PROBLEM TO SOLVE. For this exercise, transcribe all the entries exactly as given and omit the images.

Stored data entries
- Opening Delimiter -

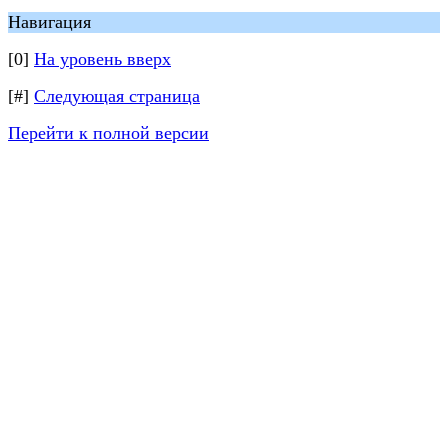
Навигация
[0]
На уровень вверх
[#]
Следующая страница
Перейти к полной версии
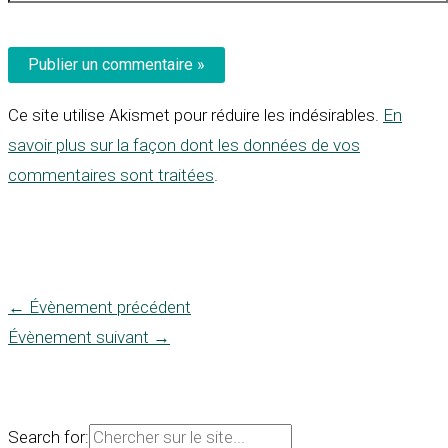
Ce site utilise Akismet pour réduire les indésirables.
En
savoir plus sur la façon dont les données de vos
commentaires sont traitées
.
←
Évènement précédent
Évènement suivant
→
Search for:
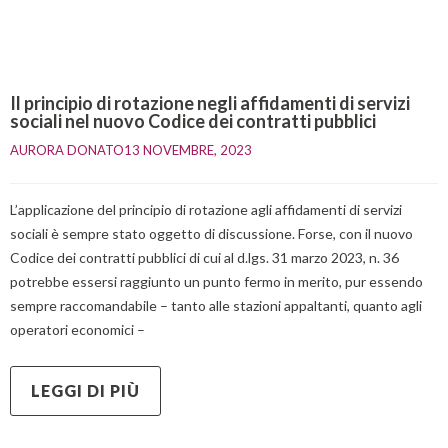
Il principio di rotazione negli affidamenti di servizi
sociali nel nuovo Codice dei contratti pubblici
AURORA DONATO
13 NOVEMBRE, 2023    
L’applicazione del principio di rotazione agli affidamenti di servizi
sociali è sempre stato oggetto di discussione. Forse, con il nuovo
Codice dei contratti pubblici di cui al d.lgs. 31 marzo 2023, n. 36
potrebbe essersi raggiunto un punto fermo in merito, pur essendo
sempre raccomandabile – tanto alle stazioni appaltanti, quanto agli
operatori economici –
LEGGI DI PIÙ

- Closing Delimiter -

THE COMPLETED TASK.
Навигация
[0]
На уровень вверх
[#]
Следующая страница
Перейти к полной версии
Ce site utilise Akismet pour réduire les indésirables.
En
savoir plus sur la façon dont les données de vos
commentaires sont traitées
.
←
Évènement précédent
Évènement suivant
→
Search for:
Il principio di rotazione negli affidamenti di servizi
sociali nel nuovo Codice dei contratti pubblici
AURORA DONATO
13 NOVEMBRE, 2023    
L’applicazione del principio di rotazione agli affidamenti di servizi
sociali è sempre stato oggetto di discussione. Forse, con il nuovo
Codice dei contratti pubblici di cui al d.lgs. 31 marzo 2023, n. 36
potrebbe essersi raggiunto un punto fermo in merito, pur essendo
sempre raccomandabile – tanto alle stazioni appaltanti, quanto agli
operatori economici –
LEGGI DI PIÙ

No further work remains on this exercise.